Main Page | Modules | Data Structures | File List | Data Fields | Globals | Related Pages

Background information

(This section is intended to describe what signals are, how they are useful, and the evolution of mechanisms to handle them safely. If you're feeling ambitious, you might skip to the "Signal-handling patterns" section.)

Uses of signals

On UNIX systems, signals are a common way to receive various types of events, such as:

Handling signals, first approach

When a signal arrives, a function is immediately executed and then control returns to the previously executing function. Signal handlers can be installed like this:

 #include <signal.h>

 ...

 void sighandler(int signum) {
     printf("Received signal %d\n", signum);
 }

 ...

 int main(void) {
     signal(SIGINT, &sighandler);
     signal(SIGUSR1, &sighandler);
     ...
  }

When a signal arrives, the program will print "Received signal X" and continue as before.

...unless you're unlucky. At many points in a program, it's expected that data structures don't spontaneously change, as they might in a signal handler. The printf(3) call in that signal handler is such a case. Internally, it calls malloc(3) to allocate memory. malloc(3) is not re-entrant, meaning that it is not safe to start execution of one instance while another is running, as can happen inside a signal handler. If this happens, the heap can become corrupted and the program will crash.

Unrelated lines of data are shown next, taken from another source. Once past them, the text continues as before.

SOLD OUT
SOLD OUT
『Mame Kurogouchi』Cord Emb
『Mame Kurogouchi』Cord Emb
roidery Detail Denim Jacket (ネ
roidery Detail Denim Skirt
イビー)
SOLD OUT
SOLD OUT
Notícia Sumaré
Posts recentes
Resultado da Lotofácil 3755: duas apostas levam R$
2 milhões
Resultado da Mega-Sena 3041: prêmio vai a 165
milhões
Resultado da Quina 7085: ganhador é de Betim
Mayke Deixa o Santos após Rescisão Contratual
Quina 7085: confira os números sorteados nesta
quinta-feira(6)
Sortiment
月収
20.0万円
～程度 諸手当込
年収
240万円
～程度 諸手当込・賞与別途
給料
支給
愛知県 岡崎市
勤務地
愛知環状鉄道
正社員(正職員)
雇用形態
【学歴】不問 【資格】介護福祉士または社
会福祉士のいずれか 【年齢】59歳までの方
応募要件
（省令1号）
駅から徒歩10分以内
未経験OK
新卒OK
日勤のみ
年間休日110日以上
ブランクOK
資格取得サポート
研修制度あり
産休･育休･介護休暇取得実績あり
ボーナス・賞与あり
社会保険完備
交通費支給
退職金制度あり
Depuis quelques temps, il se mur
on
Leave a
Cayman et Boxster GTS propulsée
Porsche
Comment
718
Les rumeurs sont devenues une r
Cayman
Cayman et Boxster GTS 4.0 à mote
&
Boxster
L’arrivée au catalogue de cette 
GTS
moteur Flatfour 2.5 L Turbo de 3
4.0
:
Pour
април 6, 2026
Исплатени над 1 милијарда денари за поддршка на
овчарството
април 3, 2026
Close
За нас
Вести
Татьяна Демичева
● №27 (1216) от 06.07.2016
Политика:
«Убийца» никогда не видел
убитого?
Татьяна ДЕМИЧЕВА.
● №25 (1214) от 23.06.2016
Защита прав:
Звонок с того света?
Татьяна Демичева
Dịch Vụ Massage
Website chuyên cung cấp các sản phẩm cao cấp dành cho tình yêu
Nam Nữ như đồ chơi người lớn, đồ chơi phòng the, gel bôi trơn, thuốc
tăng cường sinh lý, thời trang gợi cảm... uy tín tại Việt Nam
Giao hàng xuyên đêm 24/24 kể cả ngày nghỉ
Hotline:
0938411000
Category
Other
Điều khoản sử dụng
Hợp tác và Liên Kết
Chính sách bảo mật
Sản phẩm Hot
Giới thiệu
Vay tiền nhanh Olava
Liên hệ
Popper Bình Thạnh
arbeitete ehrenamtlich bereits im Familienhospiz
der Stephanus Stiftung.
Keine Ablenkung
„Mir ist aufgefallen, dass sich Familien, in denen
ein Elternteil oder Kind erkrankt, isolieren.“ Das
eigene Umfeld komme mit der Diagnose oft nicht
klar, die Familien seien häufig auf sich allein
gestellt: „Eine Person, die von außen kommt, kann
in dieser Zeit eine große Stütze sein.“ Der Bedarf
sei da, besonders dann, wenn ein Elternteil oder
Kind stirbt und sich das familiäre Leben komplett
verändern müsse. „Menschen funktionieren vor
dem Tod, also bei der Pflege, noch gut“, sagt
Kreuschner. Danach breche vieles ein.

This is a similar problem to thread safety but arguably much worse. Threads can obtain locks and wait for other threads to complete critical sections. But signals occur at any time and complete before the program resumes normal execution. They can't wait for the main section to complete a critical section; they need to do their work immediately.

For this reason, a lot of projects use the approach in the next section.

Setting a flag

We can avoid calling functions unsafely by just setting a flag in our signal handler and then returning control to the main program. The code looks something like this:

 int terminate_signal_received;

 void sigtermhandler(int signum) {
     terminate_signal_received = 1;
 }

 ...

 int main(void) {
     ... setup work ...
     while (!terminate_signal_received) {
         ... handle events ...
     }
     ... cleanup work ...
 }

This code is safer, but there are still problems.

First, the compiler can optimize the comparison of terminate_signal_received into a register. This makes the program faster, but it also breaks the signal handling. The main program never sees the change that the signal handler makes to the value in memory. And the signal handler certainly doesn't know enough to change the value in the register.

The solution to this problem is easy: use the volatile keyword. This tells the compiler that the value of terminate_signal_received can change at any time. Then it always retrieves it from memory immediately before doing a comparison.

In general, you should use volatile sig_atomic_t values if you are retrieving or modifying them in signal handlers. The sig_atomic_t type is designed to prevent a more subtle problem called word tearing, which I will describe later.

Okay, that's easy enough. But now there's another problem: we only check the signal_received value at each iteration of the loop. What if we're waiting for an IO event inside the loop? In the shutdown sequence for many platforms, a daemon only gets 15 or so seconds to gracefully clean up before it is abruptly terminated. So if the cleanup work is important, the signal must cause the loop iteration to end quickly.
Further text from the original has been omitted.